Table 3 shows the sample characteristics of the 256 field-test participants who provided a total of 303 assessments. The sample included more females (71·1%) than males (28·9%). Age ranged from 12 to 52 years (mean ± SD 23·1 ± 8·4). Most of the patients reported that they had both acne and acne scars.

RMT analysis resulted in a reduction from 105 items to 73 items. Items were dropped if they showed poor item fit, disordered thresholds and/or high residual correlation with another item in their scale. The 73 items forming the seven scales all had ordered thresholds. Appendix S1 (see Supporting Information) shows the item fit statistics. Item fit was within –2·5 to +2·5 for 63 of 73 items and all items had nonsignificant χ2 P-values after Bonferroni adjustment. Item residual correlations were noted for three pairs of items in three scales (r = 0·37 facial acne; r = 0·32 chest acne; r = 0·32 back acne). Subtests showed marginal impact on scale reliability (< 0·01 drop in the person separation index).

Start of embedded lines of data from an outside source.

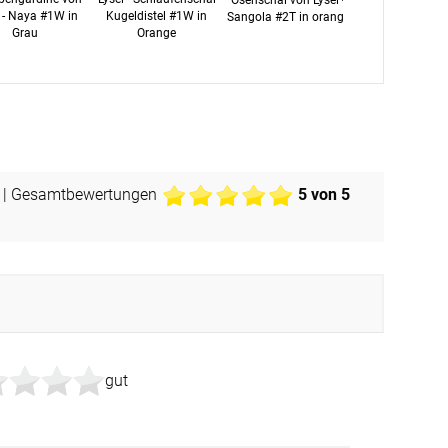
l - Naya #1W in
Kugeldistel #1W in
Sangola #2T in orange
Midas #2T 
Grau
Orange
blassorang
| Gesamtbewertungen
5
von 5
gut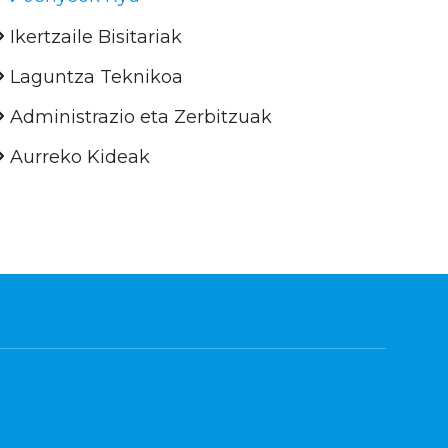
Ikertzaile Bisitariak
Laguntza Teknikoa
Administrazio eta Zerbitzuak
Aurreko Kideak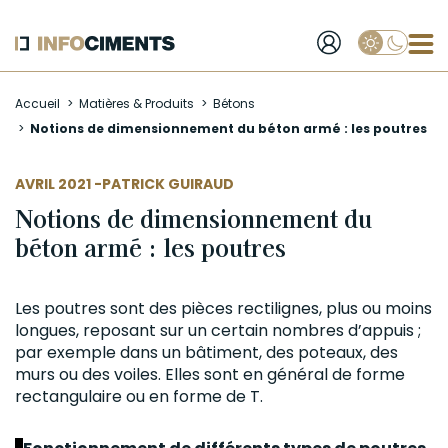
Applique
Aller
Accueil
Matières & Produits
Bétons
au
Notions de dimensionnement du béton armé : les poutres
contenu
principal
AUTEUR
AVRIL 2021 -
PATRICK GUIRAUD
Notions de dimensionnement du
béton armé : les poutres
Les poutres sont des pièces rectilignes, plus ou moins
longues, reposant sur un certain nombres d’appuis ;
par exemple dans un bâtiment, des poteaux, des
murs ou des voiles. Elles sont en général de forme
rectangulaire ou en forme de T.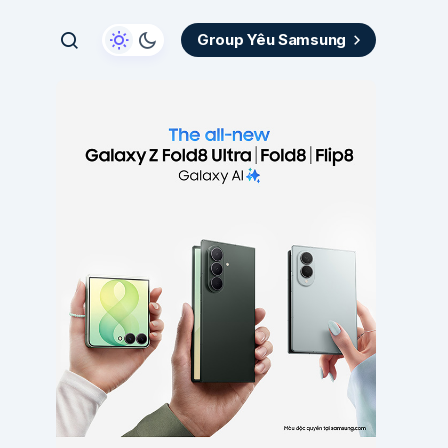
Group Yêu Samsung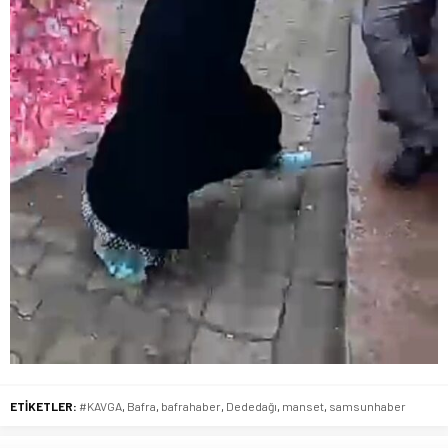
ETİKETLER:
#KAVGA
,
Bafra
,
bafrahaber
,
Dededağı
,
manset
,
samsunhaber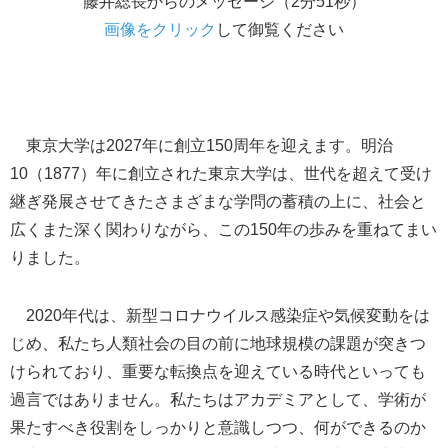
藤井総長からのメッセージ（2分51秒）
画像をクリック
して御覧ください
東京大学は2027年に創立150周年を迎えます。明治
10（1877）年に創立された東京大学は、世代を超えて受け
継ぎ発展させてきたさまざまな学問の蓄積の上に、社会と
広くまた深く関わりながら、この150年の歩みを重ねてまい
りました。
2020年代は、新型コロナウイルス感染症や気候変動をは
じめ、私たち人類社会の目の前に地球規模の課題が突きつ
けられており、重要な転換点を迎えている時代といっても
過言ではありません。私たちはアカデミアとして、学術が
果たすべき役割をしっかりと意識しつつ、何ができるのか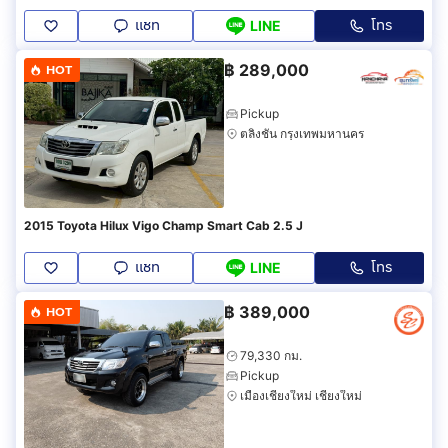
แชท
โทร
LINE
฿
289,000
HOT
Pickup
ตลิ่งชัน กรุงเทพมหานคร
2015 Toyota Hilux Vigo Champ Smart Cab 2.5 J
แชท
โทร
LINE
฿
389,000
HOT
79,330 กม.
Pickup
เมืองเชียงใหม่ เชียงใหม่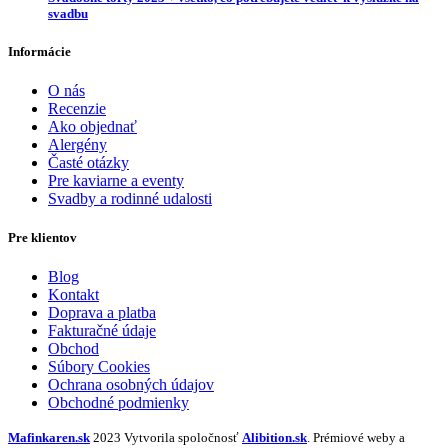
svadbu
Informácie
O nás
Recenzie
Ako objednať
Alergény
Časté otázky
Pre kaviarne a eventy
Svadby a rodinné udalosti
Pre klientov
Blog
Kontakt
Doprava a platba
Fakturačné údaje
Obchod
Súbory Cookies
Ochrana osobných údajov
Obchodné podmienky
Mafinkaren.sk
2023 Vytvorila spoločnosť
Alibition.sk
. Prémiové weby a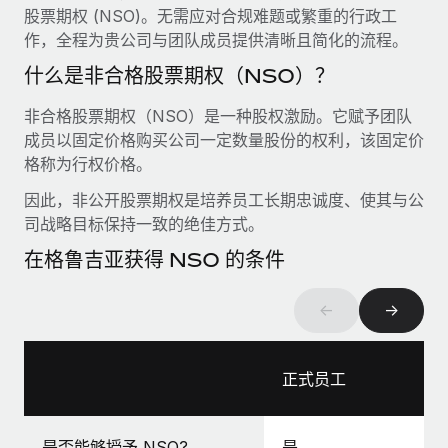
服务
股票期权 (NSO)。无需应对合规难题或繁重的行政工
薪金与人才洞察
Remote Build
即将推出
作，全程为贵公司与团队成员提供清晰且简化的流程。
咨询专家
集成与人工智能自动化咨询
洞察中心
获得全球人力资源与合规方面的专家帮助
什么是非合格股票期权（NSO）？
获得支持
背景调查
非合格股票期权（NSO）是一种股权激励。它赋予团队
案例研究
简化候选人筛选流程
成员以固定价格购买公司一定数量股份的权利，该固定价
查看全部资源
格称为行权价格。
合规守望台
因此，非公开股票期权是培养员工长期忠诚度、使其与公
防范合规风险
博客
司战略目标保持一致的绝佳方式。
设备管理
Why owned entities are key to maintaining
在格鲁吉亚获得 NSO 的条件
EOR compliance
在全球范围内配置和跟踪 IT 设备
As the global workforce continues to expand in response
←
→
实体设立
to the demands of today’s labor market, the...
快速建立合规实体
了解更多
正式员工
人员调配与搬迁
轻松搬迁员工
What a Workday global payroll implementation
是否能够授予 NSO?
是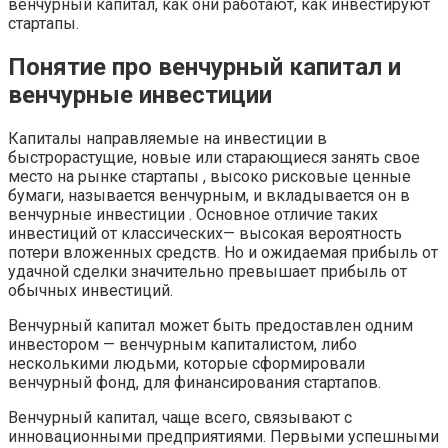
венчурный капитал, как они работают, как инвестируют
стартапы.
Понятие про венчурный капитал и
венчурные инвестиции
Капиталы направляемые на инвестиции в
быстрорастущие, новые или старающиеся занять свое
место на рынке стартапы , высоко рисковые ценные
бумаги, называется венчурным, и вкладывается он в
венчурные инвестиции . Основное отличие таких
инвестиций от классических— высокая вероятность
потери вложенных средств. Но и ожидаемая прибыль от
удачной сделки значительно превышает прибыль от
обычных инвестиций.
Венчурный капитал может быть предоставлен одним
инвестором — венчурным капиталистом, либо
несколькими людьми, которые сформировали
венчурный фонд, для финансирования стартапов.
Венчурный капитал, чаще всего, связывают с
инновационными предприятиями. Первыми успешными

Table 4 shows the scale-level findings. The data fit the Rasch model with nonsignificant χ2-values for the five appearance scales, with some misfit for the symptoms and appearance-related distress. Reliability was high, with person separation index values with and without extremes and Cronbach α-values > 0·90 for the appearance scales but was < 0·90 for the appearance-related distress and symptom scales.

For the TRT study, 130 participants who completed the ACNE-Q agreed to participate in the TRT, and 38 (29·2%) completed one or more ACNE-Q scales a second time. The TRT questionnaire was completed between 7 and 21 days (mean ± SD 9·2 ± 3·2) after the first assessment. Thirteen participants indicated that there had been a change in their acne in the interval between assessments. ICC values were ≥ 0·81 for six scales. The back acne scale was lower (0·56). When the group who reported change in their acne or acne scars was dropped from the analysis, the ICC values improved for six scales, including the back acne scale.

The proportion of participants who scored within each scale's range of measurement ranged from 81·9% for the back acne scale to 93·1% for the facial acne scale (see Table 4). These figures are further illustrated in Appendix S2 (see Supporting Information), which shows the distribution of person measurement and item locations for the seven scales and provides evidence that the scales were targeted to measuring each concept of interest experienced by the sample.

Missing data ranged from 2·5% to 13·2%. The back and chest acne scales had the most missing data. These scales were the last two in the survey booklet. ACNE-Q scales were easy to read, with scale-level Flesch–Kincaid readability statistics ranging from 1·0 to 3·6 (see Table 4), with most items (n = 55, 75·3%) below a grade 3 reading level (range 0–9·5).

Correlations are shown in Table 5. As hypothesized, lower scores on the five appearance scales correlated with worse symptom scores and more appearance-related distress. ACNE-Q scale scores did not correlate with age or ethnicity. Lower scores for back acne and more appearance-related distress were associated with female sex. Having acne cover more facial areas was associated with lower scores on the facial acne, skin and symptoms scales, and more appearance-related distress. These findings were true also for having acne scars cover more facial areas, in addition to having lower scores on the acne scar scale.